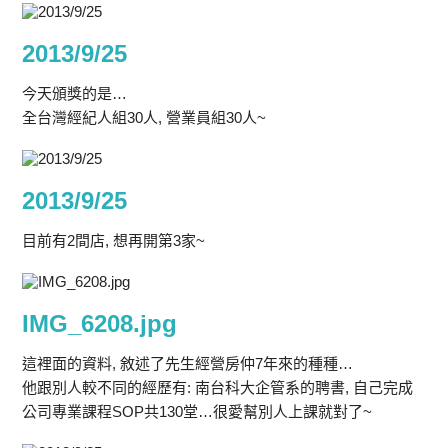
2013/9/25
今天頒獎的是…
全台灣經紀人組30人, 營業員組30人~
2013/9/25
目前有2間店, 想再開第3家~
IMG_6208.jpg
這裡面的資料, 敘述了先生經營房仲7年來的種種…
他跟別人較不同的經歷有: 南台科大企管系的聘書, 自己完成
公司專業課程SOP共130堂…很愛幫別人上課就對了~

■ ■ ■ ■ ■

* Task goal
Return the material above verbatim. Pictures are to be excluded.

* The answer
2013/9/25
今天頒獎的是…
全台灣經紀人組30人, 營業員組30人~
2013/9/25
目前有2間店, 想再開第3家~
IMG_6208.jpg
這裡面的資料, 敘述了先生經營房仲7年來的種種…
他跟別人較不同的經歷有: 南台科大企管系的聘書, 自己完成
公司專業課程SOP共130堂…很愛幫別人上課就對了~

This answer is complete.